That is great and your social security would be split with your wife.  It should be based on the contributions and when.  Your wife should get some.  Half of yours if you have been married your working career and you should get half.  That way there would be no need for survival benefits.  Set a fixed age of when payments start and millions would be saved on paying accountants fir that advice.


----------



## tompalm (May 1, 2019)

Regarding survivor benefit - When the spouse has social security income and that money is saved, she is better off with a large lump sum than to take a higher survivor benefit.  The what if’s get difficult to figure, but having two people collect SS for a long period of time would produce more cash than a spouse collecting higher survivor benefit at age 70.


----------



## WinniWoman (May 1, 2019)

Patri said:


> But perhaps the woman who did not work, and took care of the kids, made it better financially for the family. No childcare or work wardrobe, and less eating out. If she would have had a low income job, it is a no-brainer to stay home.




I have nothing against someone staying home. Hell- I wish I could have. But that has nothing to do with whether or not you should be entitled to Social Security.


----------



## WinniWoman (May 1, 2019)

Luanne said:


> But then you also need to think about the woman who didn't work, not because she didn't "need" to but because she stayed home to raise the family.  Or, she was in a job where she didn't pay into Social Security.  She probably doesn't have a pension. So her spouse dies and now she has nothing?

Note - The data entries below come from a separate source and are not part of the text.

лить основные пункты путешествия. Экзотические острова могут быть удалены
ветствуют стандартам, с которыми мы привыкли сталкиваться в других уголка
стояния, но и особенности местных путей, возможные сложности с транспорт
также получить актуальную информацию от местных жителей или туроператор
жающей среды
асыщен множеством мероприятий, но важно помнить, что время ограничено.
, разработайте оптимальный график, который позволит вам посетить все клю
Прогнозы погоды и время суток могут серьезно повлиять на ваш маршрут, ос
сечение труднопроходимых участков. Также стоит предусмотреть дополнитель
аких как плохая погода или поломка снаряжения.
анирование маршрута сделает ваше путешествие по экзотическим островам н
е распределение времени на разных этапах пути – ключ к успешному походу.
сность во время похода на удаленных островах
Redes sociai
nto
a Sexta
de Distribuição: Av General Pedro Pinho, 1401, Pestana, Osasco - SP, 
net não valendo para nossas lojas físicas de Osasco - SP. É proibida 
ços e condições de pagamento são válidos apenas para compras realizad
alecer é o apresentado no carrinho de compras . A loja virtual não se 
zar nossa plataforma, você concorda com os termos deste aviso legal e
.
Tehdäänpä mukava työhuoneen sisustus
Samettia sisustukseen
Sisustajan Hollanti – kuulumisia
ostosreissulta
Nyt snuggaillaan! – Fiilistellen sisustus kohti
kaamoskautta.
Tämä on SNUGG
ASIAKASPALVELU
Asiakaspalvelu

I am not saying the woman would not be entitled to her husband's social security IF he dies. She certainly should be. I am saying while he is collecting his, she should not be entitled to also collect an amount that is 1/2 of his as well.

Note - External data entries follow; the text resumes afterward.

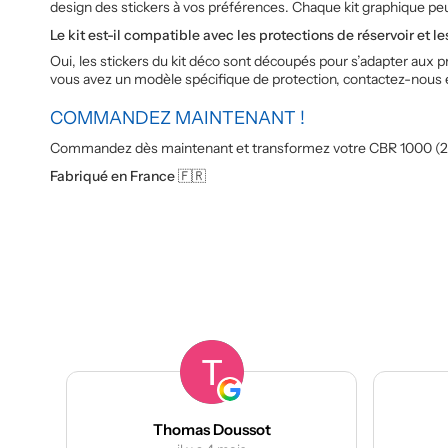
design des stickers à vos préférences. Chaque kit graphique pe
Le kit est-il compatible avec les protections de réservoir et l
Oui, les stickers du kit déco sont découpés pour s’adapter aux p
vous avez un modèle spécifique de protection, contactez-nous e
COMMANDEZ MAINTENANT !
Commandez dès maintenant et transformez votre CBR 1000 (2020-2
Fabriqué en France 🇫🇷
t
manumetal69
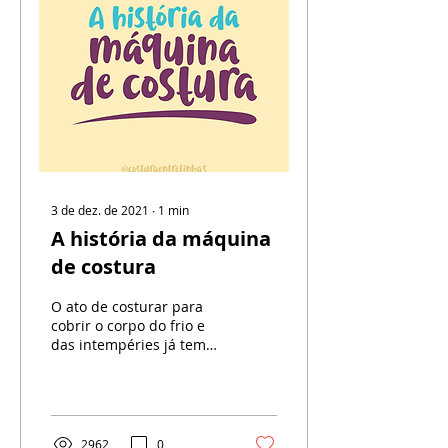
costura, descobrir o
essencial para começar e
ganhar confiança para
criar peças incríveis.
Prepare-se para costurar
tecidos e tecer novas
amizades! Dê o Primeiro
Ponto: Desmistificando a
Costura...
3 de dez. de 2021
∙
1
min
A história da máquina
de costura
O ato de costurar para
cobrir o corpo do frio e
das intempéries já tem
mais de 30.000 anos. A
costura era feita com
ossos de animais. A...
2962
0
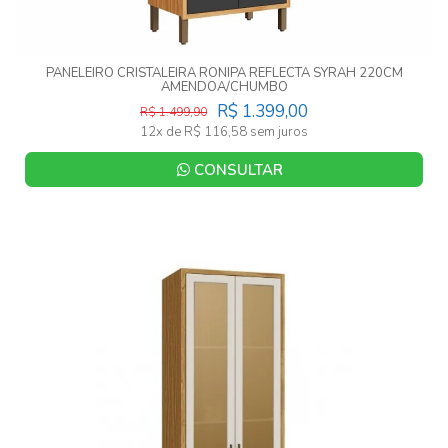
PANELEIRO CRISTALEIRA RONIPA REFLECTA SYRAH 220CM
AMENDOA/CHUMBO
R$ 1.399,00
R$ 1.499,90
12x de R$ 116,58 sem juros
CONSULTAR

Think of it this way, with that line of thinking, the women who worked and ALSO had to still do the homemaking and child rearing and so forth- then THEY too should be able to collect their own and half of their husbands'. They had two jobs! In fact- the men that worked- they still had to be the handyman around the house and help with the kids, maybe handle the finances at home, whatever and so forth. So maybe they, too should get half their wive's SS as well as their own!

Just because you choose to stay home and have responsibilities has nothing to do with getting Social Security. This said, I do think in the situation where a spouse that worked dies, the other spouse who also worked should continue to get both checks as a beneficiary until he/she too passes on. The deceased spouse worked long and hard to earn it.


----------



## vacationhopeful (May 1, 2019)

Think I should develop a website for "Arranged marriages for singles over 62" to increase their Social Security checks. 

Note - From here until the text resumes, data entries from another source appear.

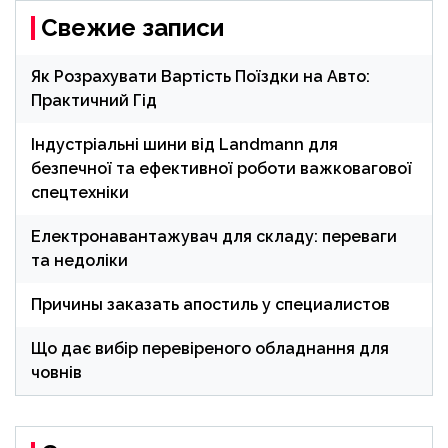
Свежие записи
Як Розрахувати Вартість Поїздки на Авто:
Практичний Гід
Індустріальні шини від Landmann для
безпечної та ефективної роботи важковагової
спецтехніки
Електронавантажувач для складу: переваги
та недоліки
Причины заказать апостиль у специалистов
Що дає вибір перевіреного обладнання для
човнів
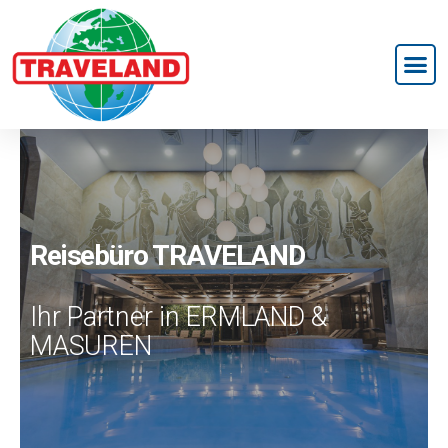
Reisebüro TRAVELAND
Ihr Partner in ERMLAND &
MASUREN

And I STILL blame the federal change in the US defined pension vesting rule from 10 years to 5 years of work which started on January 1, 1983. I was 3 months shy of a pension at an oil company ... in corporate financial systems. And I had been to all 5 owned and operated US refinaries in the prior 3 years. Their plants were running full blast. 

Five year vesting was the DEATH of private pension plans ... IHMO. 

The Federal, State and Local government should be MADE to FUND their pension plans, too.


----------



## Patri (May 1, 2019)

artringwald said:


> I would not have been able to put in the long hours I did, and make the advancements I did if DW didn't stay home, raise the kids, and run the household. She wasn't employed, but she certainly did work hard.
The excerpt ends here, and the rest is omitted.